**DATASET RECORDS**:
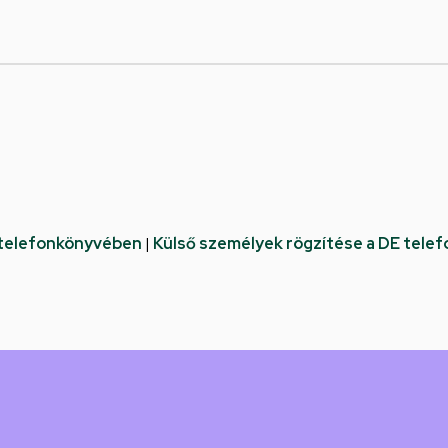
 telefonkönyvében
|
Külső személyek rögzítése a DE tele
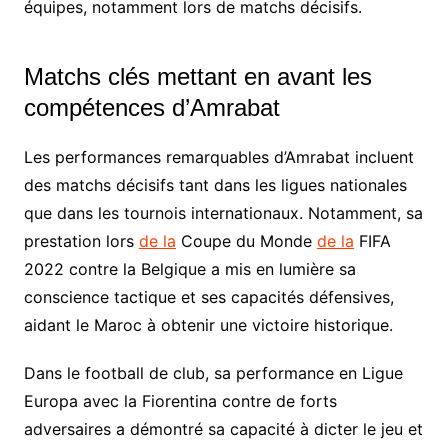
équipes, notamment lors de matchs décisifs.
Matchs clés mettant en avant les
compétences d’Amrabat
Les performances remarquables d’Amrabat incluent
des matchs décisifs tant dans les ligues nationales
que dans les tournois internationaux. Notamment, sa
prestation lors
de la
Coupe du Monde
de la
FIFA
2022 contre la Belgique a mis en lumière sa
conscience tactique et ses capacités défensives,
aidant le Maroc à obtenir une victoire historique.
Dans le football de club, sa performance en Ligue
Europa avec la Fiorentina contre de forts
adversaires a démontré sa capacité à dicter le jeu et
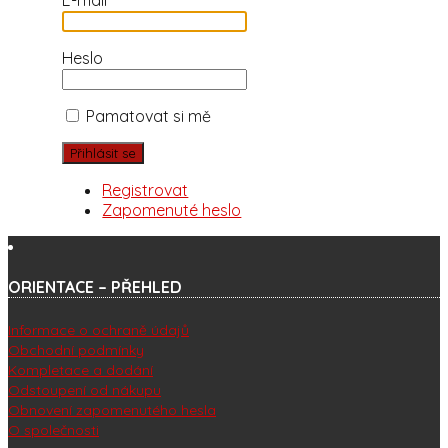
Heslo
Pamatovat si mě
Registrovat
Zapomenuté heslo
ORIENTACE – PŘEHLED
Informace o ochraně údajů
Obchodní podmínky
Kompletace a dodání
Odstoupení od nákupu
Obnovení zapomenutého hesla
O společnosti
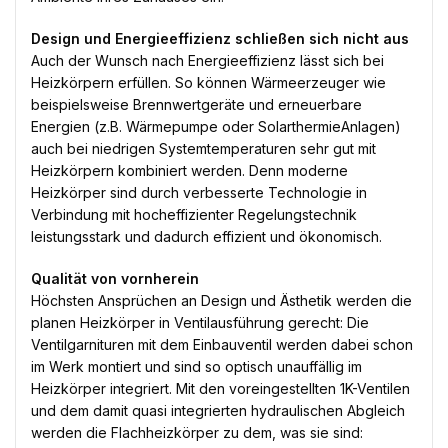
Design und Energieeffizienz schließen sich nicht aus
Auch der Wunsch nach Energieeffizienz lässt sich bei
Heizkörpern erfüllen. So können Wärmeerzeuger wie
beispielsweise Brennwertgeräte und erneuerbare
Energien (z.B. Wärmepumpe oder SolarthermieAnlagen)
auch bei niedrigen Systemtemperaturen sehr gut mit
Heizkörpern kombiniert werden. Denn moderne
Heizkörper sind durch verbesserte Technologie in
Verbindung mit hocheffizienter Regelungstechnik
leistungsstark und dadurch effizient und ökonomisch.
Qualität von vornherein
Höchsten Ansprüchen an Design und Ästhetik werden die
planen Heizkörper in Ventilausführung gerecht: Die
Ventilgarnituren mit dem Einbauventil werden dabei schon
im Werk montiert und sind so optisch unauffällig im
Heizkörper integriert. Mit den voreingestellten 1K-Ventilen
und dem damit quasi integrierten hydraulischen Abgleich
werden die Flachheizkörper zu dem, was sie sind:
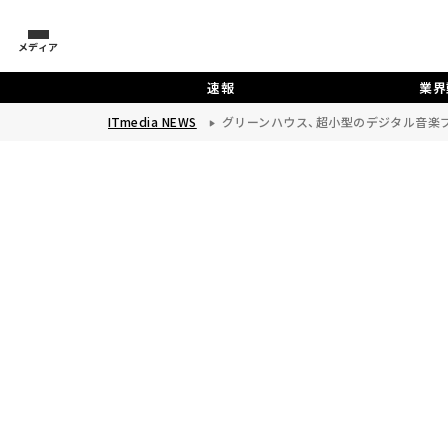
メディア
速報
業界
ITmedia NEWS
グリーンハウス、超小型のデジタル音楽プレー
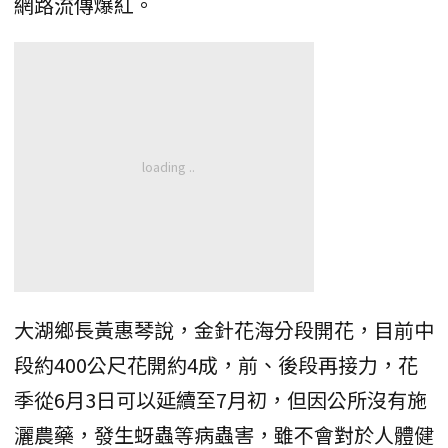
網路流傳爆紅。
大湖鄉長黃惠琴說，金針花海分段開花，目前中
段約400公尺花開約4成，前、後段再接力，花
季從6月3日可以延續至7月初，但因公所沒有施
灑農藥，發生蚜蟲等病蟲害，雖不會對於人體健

**REQUIREMENT**: Repeat only the lines between the start of the data and the line with "Design und Energieeffizienz", including those two lines, and skip the pictures.

**YOUR SOLUTION**:
 telefonkönyvében
|
Külső személyek rögzítése a DE tele
équipes, notamment lors de matchs décisifs.
Matchs clés mettant en avant les
compétences d’Amrabat
Les performances remarquables d’Amrabat incluent
des matchs décisifs tant dans les ligues nationales
que dans les tournois internationaux. Notamment, sa
prestation lors
de la
Coupe du Monde
de la
FIFA
2022 contre la Belgique a mis en lumière sa
conscience tactique et ses capacités défensives,
aidant le Maroc à obtenir une victoire historique.
Dans le football de club, sa performance en Ligue
Europa avec la Fiorentina contre de forts
adversaires a démontré sa capacité à dicter le jeu et
Heslo
Pamatovat si mě
Registrovat
Zapomenuté heslo
ORIENTACE – PŘEHLED
Informace o ochraně údajů
Obchodní podmínky
Kompletace a dodání
Odstoupení od nákupu
Obnovení zapomenutého hesla
O společnosti
Design und Energieeffizienz schließen sich nicht aus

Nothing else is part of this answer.